There is the additional problem of geographic self-selection. By facilitating state-based sorting using a single year of geographical outcomes, we risk under and overestimating placement by location. For any number of reasons a school may have more or fewer graduates in a location in a given year. This is not ideal, though the problems will only be at the edges because schools only show up on geographic reports if the total number of graduates working in a location meets a minimum threshold.

Limit: Not All Law Jobs Created Equal

With the Employment Score, we treat all long-term, full-time legal jobs with employers the same. For example, a job with a large law firm counts the same as a job with a very small law firm, even though we have data for this distinction. We do not, however, have data for distinguishing among lawyer jobs at large law firms. Wide variances by pay, prestige, practice settings, and practice specialties exist. Neither do we have enough data that distinguish among placement in alternative internal staffing tracks, e.g. staff attorneys versus associates at law firms. Schools that share their NALP Reports with LST and the public, however, do provide those data. View them under the jobs tab a school's profile.

Limit: Incomplete Picture of Outcomes

Because data are collected ten months after graduation and published a bit later, the data are perpetually outdated and may not accurately reflect the present employment outlook. It is important to pay attention to school track records on their school profiles, employment trends in national, regional, and local markets, and BLS labor projections. The LST Reports data provide only a snapshot, showing placement in first jobs without looking further into a graduate's career. Some graduates in temporary jobs will find permanent professional work, while some permanent jobs will unexpectedly come to an end.

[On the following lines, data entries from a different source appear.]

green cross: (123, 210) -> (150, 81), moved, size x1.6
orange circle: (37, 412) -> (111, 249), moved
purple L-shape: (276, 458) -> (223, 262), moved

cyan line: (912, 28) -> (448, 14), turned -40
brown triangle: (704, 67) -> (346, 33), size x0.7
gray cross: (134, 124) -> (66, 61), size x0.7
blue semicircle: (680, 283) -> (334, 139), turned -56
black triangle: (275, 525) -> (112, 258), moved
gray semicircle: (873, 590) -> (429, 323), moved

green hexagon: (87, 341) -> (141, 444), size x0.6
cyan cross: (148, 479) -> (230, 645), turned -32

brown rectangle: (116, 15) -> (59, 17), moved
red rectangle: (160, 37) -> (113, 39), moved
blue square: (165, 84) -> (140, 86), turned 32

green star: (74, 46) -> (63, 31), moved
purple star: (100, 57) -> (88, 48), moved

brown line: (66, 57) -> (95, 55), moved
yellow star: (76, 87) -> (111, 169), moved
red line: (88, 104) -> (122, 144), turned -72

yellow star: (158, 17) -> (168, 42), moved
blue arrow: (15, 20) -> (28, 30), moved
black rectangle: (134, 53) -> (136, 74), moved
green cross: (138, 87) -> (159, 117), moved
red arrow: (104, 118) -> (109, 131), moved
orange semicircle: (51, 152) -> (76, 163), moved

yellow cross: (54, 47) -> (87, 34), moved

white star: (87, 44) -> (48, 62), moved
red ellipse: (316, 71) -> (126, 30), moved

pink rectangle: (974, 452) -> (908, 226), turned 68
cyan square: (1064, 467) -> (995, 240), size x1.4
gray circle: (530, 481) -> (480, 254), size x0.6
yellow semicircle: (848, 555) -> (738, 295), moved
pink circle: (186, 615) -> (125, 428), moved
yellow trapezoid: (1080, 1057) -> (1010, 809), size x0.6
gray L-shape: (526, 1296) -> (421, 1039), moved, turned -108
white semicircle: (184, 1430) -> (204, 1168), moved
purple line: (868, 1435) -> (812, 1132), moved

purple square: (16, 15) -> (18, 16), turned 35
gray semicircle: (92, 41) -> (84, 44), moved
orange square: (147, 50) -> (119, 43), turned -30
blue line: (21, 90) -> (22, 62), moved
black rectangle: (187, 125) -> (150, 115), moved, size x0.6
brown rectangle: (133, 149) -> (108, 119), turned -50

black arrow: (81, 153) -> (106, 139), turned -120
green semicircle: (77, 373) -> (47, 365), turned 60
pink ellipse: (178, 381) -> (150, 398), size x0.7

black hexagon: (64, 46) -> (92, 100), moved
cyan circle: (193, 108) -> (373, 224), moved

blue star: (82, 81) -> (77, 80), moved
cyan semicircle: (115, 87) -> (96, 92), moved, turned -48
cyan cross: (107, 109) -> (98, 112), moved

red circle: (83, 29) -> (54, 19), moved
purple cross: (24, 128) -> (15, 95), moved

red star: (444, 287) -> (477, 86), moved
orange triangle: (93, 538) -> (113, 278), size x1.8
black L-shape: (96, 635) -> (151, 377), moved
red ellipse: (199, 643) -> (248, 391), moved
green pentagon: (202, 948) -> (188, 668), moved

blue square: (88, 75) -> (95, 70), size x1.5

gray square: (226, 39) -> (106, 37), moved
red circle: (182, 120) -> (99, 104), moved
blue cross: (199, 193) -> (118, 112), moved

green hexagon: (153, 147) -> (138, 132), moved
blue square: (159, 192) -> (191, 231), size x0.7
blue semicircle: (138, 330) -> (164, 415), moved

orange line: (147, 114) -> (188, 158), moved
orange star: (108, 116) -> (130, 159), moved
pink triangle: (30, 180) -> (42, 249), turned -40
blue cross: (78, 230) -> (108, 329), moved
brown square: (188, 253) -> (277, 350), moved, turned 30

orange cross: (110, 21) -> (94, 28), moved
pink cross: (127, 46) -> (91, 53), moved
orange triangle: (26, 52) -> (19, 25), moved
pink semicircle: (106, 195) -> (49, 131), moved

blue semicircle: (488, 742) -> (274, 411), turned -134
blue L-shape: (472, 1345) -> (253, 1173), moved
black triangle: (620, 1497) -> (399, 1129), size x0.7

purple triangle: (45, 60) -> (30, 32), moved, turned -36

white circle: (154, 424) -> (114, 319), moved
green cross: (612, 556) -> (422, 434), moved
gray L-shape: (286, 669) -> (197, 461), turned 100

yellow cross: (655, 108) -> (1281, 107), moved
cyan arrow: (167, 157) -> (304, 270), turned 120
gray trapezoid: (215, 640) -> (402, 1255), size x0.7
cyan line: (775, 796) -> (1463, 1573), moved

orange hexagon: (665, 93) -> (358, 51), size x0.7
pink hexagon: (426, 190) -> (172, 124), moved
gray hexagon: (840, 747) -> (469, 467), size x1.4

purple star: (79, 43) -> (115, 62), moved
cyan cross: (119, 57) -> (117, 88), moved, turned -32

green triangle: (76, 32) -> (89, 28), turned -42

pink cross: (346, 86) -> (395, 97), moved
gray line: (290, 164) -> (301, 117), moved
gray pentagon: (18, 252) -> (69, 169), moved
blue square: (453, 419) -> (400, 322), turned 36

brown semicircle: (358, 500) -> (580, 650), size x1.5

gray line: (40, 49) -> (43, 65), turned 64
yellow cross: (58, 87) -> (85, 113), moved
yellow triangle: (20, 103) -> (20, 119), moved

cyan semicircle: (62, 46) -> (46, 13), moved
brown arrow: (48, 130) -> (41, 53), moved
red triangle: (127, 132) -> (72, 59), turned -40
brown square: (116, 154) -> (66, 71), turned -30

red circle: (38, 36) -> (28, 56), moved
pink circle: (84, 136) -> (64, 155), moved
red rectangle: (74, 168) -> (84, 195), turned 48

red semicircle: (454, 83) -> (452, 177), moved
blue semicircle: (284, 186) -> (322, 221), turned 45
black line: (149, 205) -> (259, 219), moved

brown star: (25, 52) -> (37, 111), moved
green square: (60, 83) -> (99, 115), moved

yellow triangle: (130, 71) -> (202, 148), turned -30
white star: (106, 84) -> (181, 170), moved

Though the picture is incomplete, ten-month outcomes are nevertheless very important. In the legal profession, the first job matters. In this education climate, with costs as high as they are, much emphasis focuses on these outcomes because nearly 4 in 5 graduates debt-financed at least some of their J.D. education. Initial loan payments are due shortly after graduation, whether or not the graduate's outcome reflect the successes he or she will find or lose throughout a career.

Limit: No Disaggregation of Job Characteristics by Location

This limit has much in common with the self-selection and incomplete picture problems. All scores and rates reflect only school-wide data. It is plausible, and quite likely, that a school will have differing levels of success in different states. This means that placement in other states may either inflate or deflate the scores/rates. Using New Jersey as an example, the Employment Scores for School X may not match the success rate for New Jersey. The scores could be higher or lower if we could instead focus only on those graduates obtaining work in Georgia.

Were the data available, the scores and rates would still suffer from the self-selection problem. For instance, graduates may be inclined to move across state lines only after having received a job offer. This would create a very high score/rate within that state, but would not take into account students who want to move but have not found jobs. Likewise, students may cross state lines because they have been unable to find work in their preferred state and believe another state presents better opportunities.

Upshot: What Should You Do?

Ultimately, our goal is to better equip people with the tools they need to understand the decision to attend law school. More public information exists now than ever before. One type of new information is information about what data are missing. Acknowledging these gaps allows one to recognize what assumptions are supported and what assumptions are mere conjecture. Questioning assumptions like "law school is a ticket to financial security or success" or "if I get into law school, I should go" is huge progress and will result in better informed decisions. Analyze the reports and then did deeper into school data. See what's missing. Unbundle the information. Ask questions.